Opposition to Barre’s rule began to coalesce in 1981 after Barre chose members of his own Marehan clan for government positions while excluding members of the Mijertyn and Isaq clans. Insurgent groups from those clans initiated clashes with government troops beginning in 1982. A peace accord ended hostilities with Ethiopia in 1988, but the civil war intensified, despite Barre’s attempts to placate insurgents by proposing a multiparty government. By 1989 only Mogadishu and portions of Hargeysa and Berbera were firmly in government control. In 1990 the clans opposing Barre formed a united front to fight the war. Barre was forced to flee the capital in January 1991, and was eventually accepted for asylum in Lagos, Nigeria, where he died of a heart attack in 1995.

C Civil War  
While the clans had been successful in coordinating their efforts to depose Barre, forming a coalition to govern the country proved more difficult. During the 23 months following Barre’s overthrow about 50,000 people were killed in factional fighting, and an estimated 300,000 died of starvation as it became impossible to distribute food in the war-ravaged nation. On December 9, 1992, a contingent of U.S. Marines landed near Mogadishu, the vanguard of a UN peacekeeping force sent to restore order. International agencies soon resumed food distribution and other humanitarian aid, interrupted in 1993 by sporadic outbreaks of violence. The UN mission became mired as it evolved from one of relief to that of rebuilding a Somali government. The UN force targeted powerful clan leader Mohammad Farrah Aidid, viewing him as the biggest threat to the establishment of a transitional government, but repeatedly failed to capture him. Clashes between Somali factions and UN troops became frequent, and an estimated 1,000 Somali were killed. Troops from the United States, which had withdrawn in March 1994 after 30 of its members were killed and 175 wounded, returned in February 1995 to cover the departure of the remaining UN peacekeeping force in March. Despite failing to restore peace, an estimated 300,000 lives had been saved from famine by the international relief effort.

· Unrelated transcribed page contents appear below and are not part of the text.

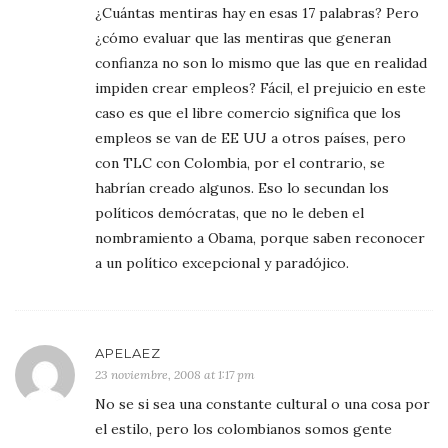
¿Cuántas mentiras hay en esas 17 palabras? Pero
¿cómo evaluar que las mentiras que generan
confianza no son lo mismo que las que en realidad
impiden crear empleos? Fácil, el prejuicio en este
caso es que el libre comercio significa que los
empleos se van de EE UU a otros países, pero
con TLC con Colombia, por el contrario, se
habrían creado algunos. Eso lo secundan los
políticos demócratas, que no le deben el
nombramiento a Obama, porque saben reconocer
a un político excepcional y paradójico.
APELAEZ
23 noviembre, 2008 at 1:17 pm
No se si sea una constante cultural o una cosa por
el estilo, pero los colombianos somos gente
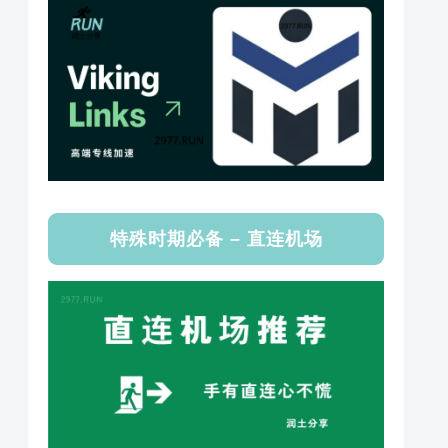
特殊时期必备 – 直连机场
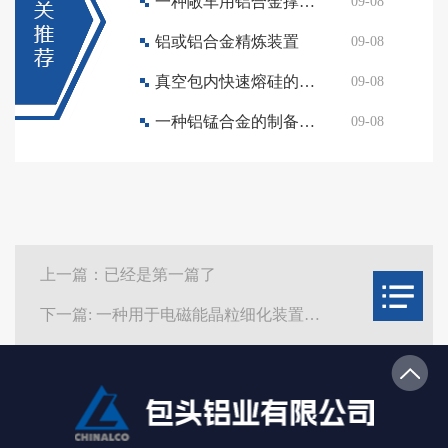
一种敞车用铝合金撑杆尺寸检测装置
09-08
铝或铝合金精炼装置
09-08
真空包内快速熔硅的铝硅合金化方法
09-08
一种铝锰合金的制备方法
09-08
上一篇：已经是第一篇了
下一篇: 一种用于电磁能晶粒细化装置的升降机构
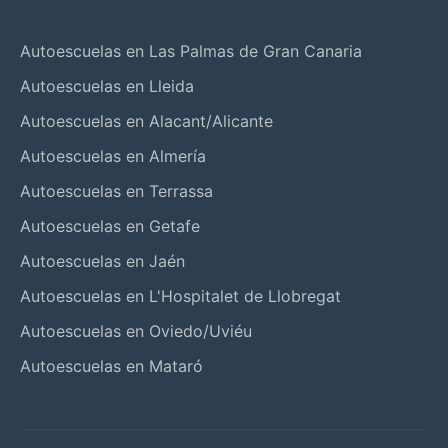
Autoescuelas en Las Palmas de Gran Canaria
Autoescuelas en Lleida
Autoescuelas en Alacant/Alicante
Autoescuelas en Almería
Autoescuelas en Terrassa
Autoescuelas en Getafe
Autoescuelas en Jaén
Autoescuelas en L'Hospitalet de Llobregat
Autoescuelas en Oviedo/Uviéu
Autoescuelas en Mataró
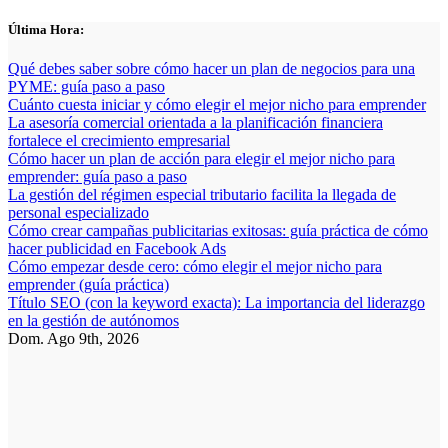
Saltar
Última Hora:
al
contenido
Qué debes saber sobre cómo hacer un plan de negocios para una
PYME: guía paso a paso
Cuánto cuesta iniciar y cómo elegir el mejor nicho para emprender
La asesoría comercial orientada a la planificación financiera
fortalece el crecimiento empresarial
Cómo hacer un plan de acción para elegir el mejor nicho para
emprender: guía paso a paso
La gestión del régimen especial tributario facilita la llegada de
personal especializado
Cómo crear campañas publicitarias exitosas: guía práctica de cómo
hacer publicidad en Facebook Ads
Cómo empezar desde cero: cómo elegir el mejor nicho para
emprender (guía práctica)
Título SEO (con la keyword exacta): La importancia del liderazgo
en la gestión de autónomos
Dom. Ago 9th, 2026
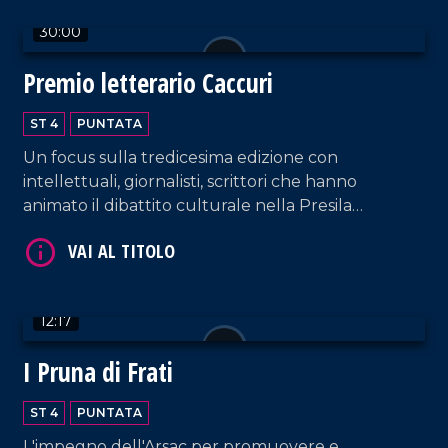
30:00
Premio letterario Caccuri
ST 4
PUNTATA
VAI AL TITOLO
Un focus sulla tredicesima edizione con
intellettuali, giornalisti, scrittori che hanno
animato il dibattito culturale nella Presila
crotonese.
12:17
VAI AL TITOLO
I Pruna di Frati
ST 4
PUNTATA
L'impegno dell'Arsac per promuovere e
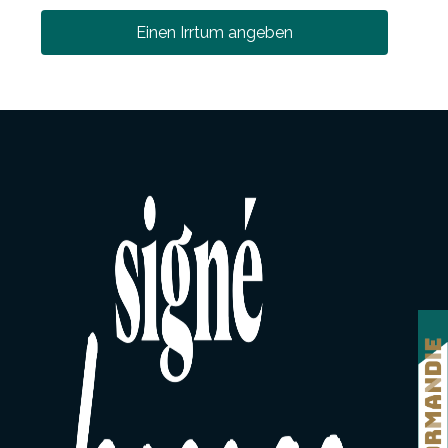
Einen Irrtum angeben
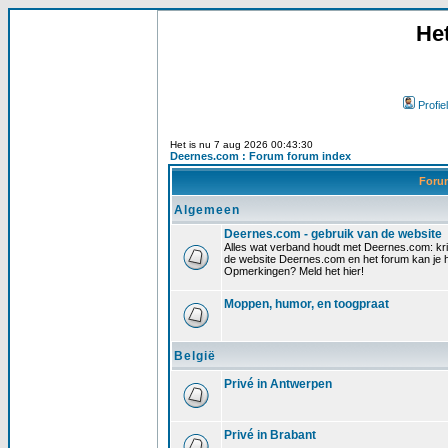
He
Profiel
Het is nu 7 aug 2026 00:43:30
Deernes.com : Forum forum index
For
Algemeen
Deernes.com - gebruik van de website
Alles wat verband houdt met Deernes.com: krit
de website Deernes.com en het forum kan je h
Opmerkingen? Meld het hier!
Moppen, humor, en toogpraat
België
Privé in Antwerpen
Privé in Brabant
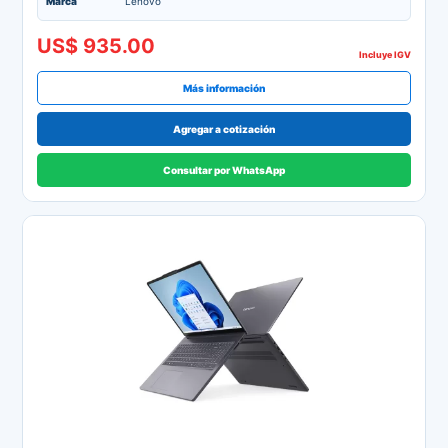
Marca
Lenovo
US$ 935.00
Incluye IGV
Más información
Agregar a cotización
Consultar por WhatsApp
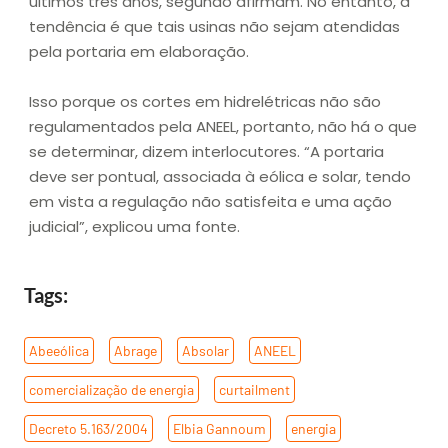
últimos três anos, segundo afirmam. No entanto, a
tendência é que tais usinas não sejam atendidas
pela portaria em elaboração.
Isso porque os cortes em hidrelétricas não são
regulamentados pela ANEEL, portanto, não há o que
se determinar, dizem interlocutores. “A portaria
deve ser pontual, associada à eólica e solar, tendo
em vista a regulação não satisfeita e uma ação
judicial”, explicou uma fonte.
Tags:
Abeeólica
,
Abrage
,
Absolar
,
ANEEL
,
comercialização de energia
,
curtailment
,
Decreto 5.163/2004
,
Elbia Gannoum
,
energia
,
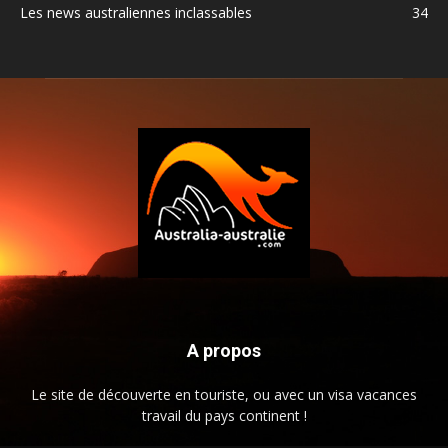
Les news australiennes inclassables
34
A propos
Le site de découverte en touriste, ou avec un visa vacances
travail du pays continent !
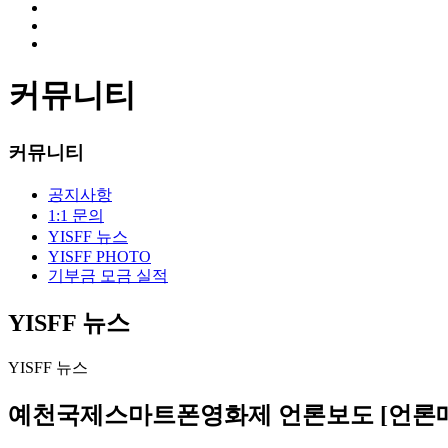
커뮤니티
커뮤니티
공지사항
1:1 문의
YISFF 뉴스
YISFF PHOTO
기부금 모금 실적
YISFF 뉴스
YISFF 뉴스
예천국제스마트폰영화제 언론보도 [언론매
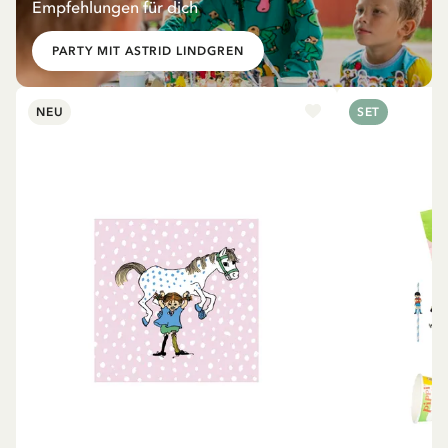
Empfehlungen für dich
PARTY MIT ASTRID LINDGREN
NEU
SET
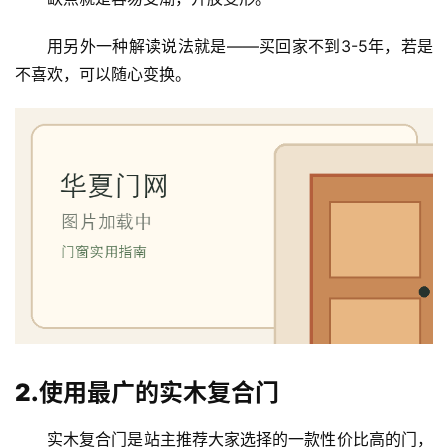
用另外一种解读说法就是——买回家不到3-5年，若是
不喜欢，可以随心变换。
2.使用最广的实木复合门
实木复合门是站主推荐大家选择的一款性价比高的门，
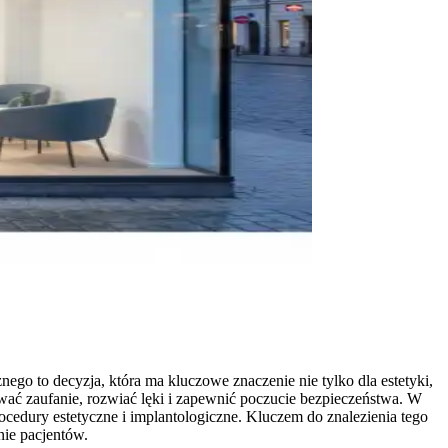
go to decyzja, która ma kluczowe znaczenie nie tylko dla estetyki,
udować zaufanie, rozwiać lęki i zapewnić poczucie bezpieczeństwa. W
ocedury estetyczne i implantologiczne. Kluczem do znalezienia tego
nie pacjentów.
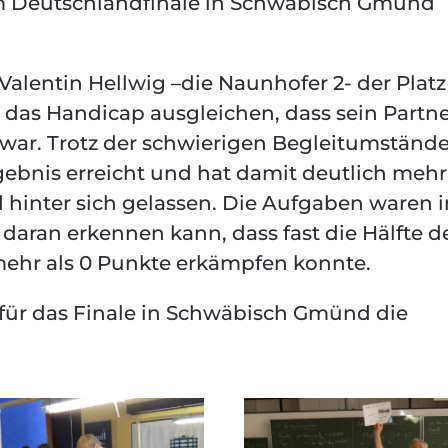
zum Deutschlandfinale in Schwäbisch Gmünd
 Valentin Hellwig –die Naunhofer 2- der Platz
e das Handicap ausgleichen, dass sein Partn
 war. Trotz der schwierigen Begleitumstände
gebnis erreicht und hat damit deutlich mehr
d hinter sich gelassen. Die Aufgaben waren i
daran erkennen kann, dass fast die Hälfte d
ehr als 0 Punkte erkämpfen konnte.
 für das Finale in Schwäbisch Gmünd die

As Somalia descended into chaos in 1991 the northern region of Somaliland (former British Somaliland) declared itself an independent republic. While independent Somaliland is not recognized by the UN, it has its own president, legislature, currency, and constitution. Southern Somali warlords have attacked Somaliland, and the breakaway republic also suffers from internal fighting and economic stagnation.


Aidid declared himself president of Somalia in June 1995, though this position was not recognized by rival clans. In late 1995 and early 1996 battles, Aidid’s forces captured strategic territory in the south and parts of Mogadishu. Aidid died in July 1996 from gunshot wounds received in a street battle and was succeeded as nominal president by his son Hussein Mohammad Aidid. Several successive cease-fires between factions were declared in late 1996 and early 1997 in hopes of holding a clan leader summit to work out a national government. Renewed fighting, in August and November 1996 and May 1997, disrupted each of these agreements. Heavy flooding in southern Somalia in late 1997 killed hundreds and ruined the region’s crops. The main clan leaders met in Cairo, Egypt, in December 1997 and agreed to a plan to convene a conference of hundreds of rival clan members to elect a new national government. However, clan fighting continued throughout 1998 and early 1999, and the planned conference was repeatedly postponed.